Reading for Writing: Modeling the Modern Essay

CONTENTS OF CURRICULUM UNIT 19.01.10

  1. Unit Guide
  1. Clarification of Terms
  2. Guiding Principles and Assumptions
  3. Examining Personal Essay Structure: The Lead and the Ending
  4. The Rhetoric of the Writing
  5. Teaching Students to Remain Authentic
  6. Applying these concepts in their own writing
  7. Works Cited
  8. Appendix: Implementing District Standards

How High-School Students Can Echo Professional Writers in Their Own Personal Essays

Raymond Salazar

Published September 2019

Tools for this Unit:

Guiding Principles and Assumptions

In order to arrive at some practical answers teachers can apply in their classrooms, we need to ensure we have a set of guiding principles.

While the creation, implementation, and assessment of the Common Core standards might be controversial, what these standards ask teachers to do is not.

In “Five Things Every Teacher Should Be Doing to Meet the Common Core State Standards,” the first action step Lauren Davis outlines is “Lead High-Level, Text-Based Discussions.”  Before we ask students for their opinions and personal reactions, Davis stresses the research that discourages using that as an entry point to conversations about texts. 

Another action step Davis outlines is “Increase Text Complexity.”  Appendix A of the Common Core State Standards advises that “material should be difficult enough that students are learning something new, but not so hard that they give up.”

This, of course, requires some responsible risk taking with text selection on the teacher’s part and an awareness of students (not impossible for any socially conscious, dedicated teacher).

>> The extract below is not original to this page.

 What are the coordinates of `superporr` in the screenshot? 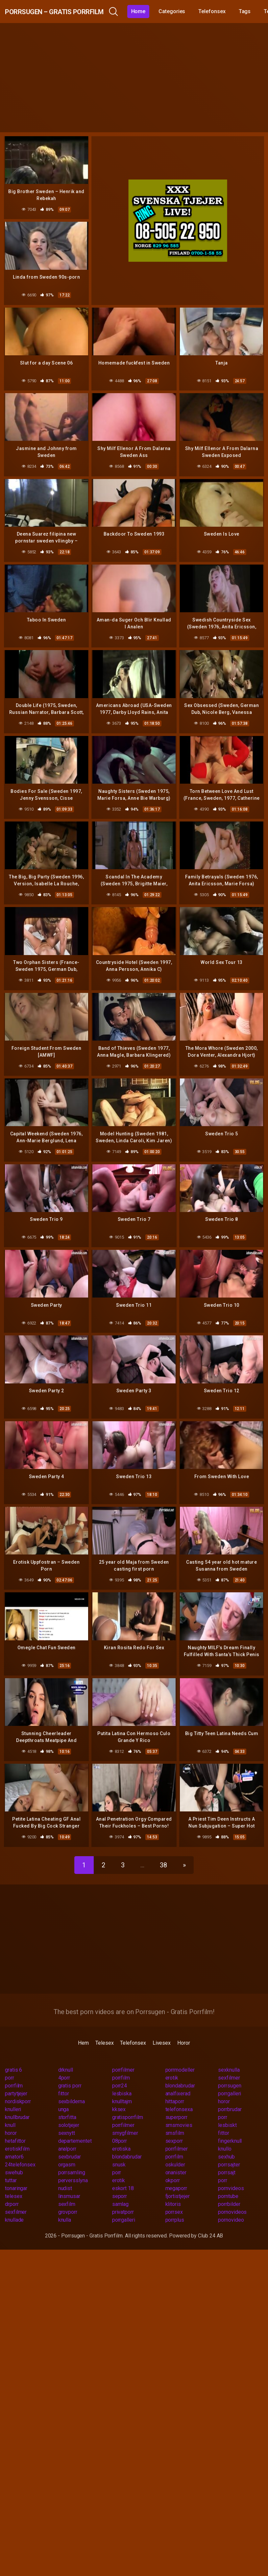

As a result, this unit aims to reach teachers who demonstrate competence with engaging students at the comprehension level of reading complex texts (when in doubt, reflecting on past evaluations and instructional approaches or student artifacts can help a teacher self-assess).  This unit also assumes an open-minded, socically and politically progressive outlook on the teacher’s part, which will be encouraged by the selection of texts that can serve as guides to students to mirror in style and structure. 

Most importantly, however, this unit fights against the outdated ideas of writing formulas such as the rudimentary, unengaging five-paragraph essay with three reasons, the self-centered diary entry disguised and accepted as a public document, the personal essay that presents predictable resolutions to trite topics.  Students should not feel pressured to feel that all personal essays must be something unique and ground breaking.  As our professor explained, personal essays must consist of something “surprising and important.”  In my classroom, I’ve also posted this idea by French artist Eugene Delacroix: “What moves those of genius, what inspires their work is not new ideas, but their obsession with the idea that what has already been said is still not enough.”  Students must, therefore, assume an audience-centered approach (I use our high-school community, teens and adults, as the default audience for most of our writing assignments) as they determine how to enter a conversation with this personal essay. 

I learned the idea of entering a conversation from They Say, I Say: Moves that Matter in Academic Writing.  There, the authors explain to students that “the underlying structure of effective academic writing--and of responsible public discourse--resides not just in stating our own ideas but in listening closely to others around us, summarizing their views in a way that they will recognize, and responding with our own ideas in kind” (3).  While personal essays remain distict from the academic writing first-year college students produce (in purpose, style, format), the idea we should take away from this philosophy is that personal essays gain more meaning when the writer connects his or her or their experiences to something bigger--the “public point.”  Therefore, in the pre-writing stages, accomplished writing teachers emphasize the importance of and need for information gathering that includes an awareness of the personal, social, and cultural context in which the essay is written and published.  Another assumption is that teachers using this unit demostrate competence with guiding students through the writing process--which includes reading.  For teachers who need assistance guiding students to engage with texts individually, in small groups, and in whole-class settings, Deeper Reading and Beyond Literary Analysis prove to be valuable resources.